Brown Launches Investigation into Credit Rating Agencies' Role in Fueling Financial Crisis

Thursday, September 17, 2009
Contact: (916) 210-6000,

San Francisco – Launching an investigation into credit rating agencies’ role in fueling the financial crisis, Attorney General Edmund G. Brown Jr. today issued subpoenas to Standard & Poor’s, Moody’s and Fitch to determine whether the firms violated California law when they recklessly gave “stellar ratings to shaky assets.”

“Standard & Poor’s, Moody’s and Fitch put their seal of approval on high risk mortgage-backed securities, recklessly giving stellar ratings to shaky assets that proved toxic to the entire financial system,” Brown said. “This investigation is meant to determine how these agencies could get it so wrong and whether they violated California law in the process.”

Moody’s Investors Service, Standard & Poor’s, and Fitch Ratings grade the creditworthiness of corporations and municipalities and the financial instruments (e.g., bonds and securities) they issue. Investors depend on these ratings to gauge risk and make investment decisions.

At the peak of the housing boom, these agencies gave their highest ratings to complicated financial instruments – including securities backed by subprime mortgages –making them appear as safe as government-issued Treasury bonds.

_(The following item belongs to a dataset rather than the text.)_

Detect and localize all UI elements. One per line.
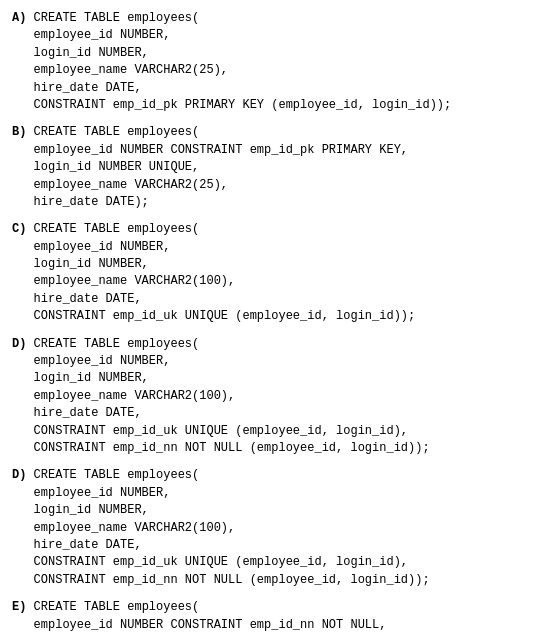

In rating these securities, the agencies worked behind the scenes with the same Wall Street firms that created them. For their work, the firms earned billions of dollars in revenue, at a rate nearly double what they earned for rating other financial products.

Banks, pension funds and other investors relied on these ratings when they purchased trillions of dollars of securities backed by subprime mortgages because of the high returns and apparent low-risk. Those purchases helped fuel the housing bubble by providing funding for lenders to issue ever-riskier subprime and other toxic mortgages. When the bubble burst, however, those risky mortgages defaulted in record numbers and investors were left holding worthless securities, unable to sell them.

Subsequently, the agencies downgraded the credit ratings of $1.9 trillion in residential mortgage backed securities, a tacit acknowledgement of their failure to adequately assess the risks of the debt they rated. The rating agencies either ignored or did not understand the risks of the debt they rated.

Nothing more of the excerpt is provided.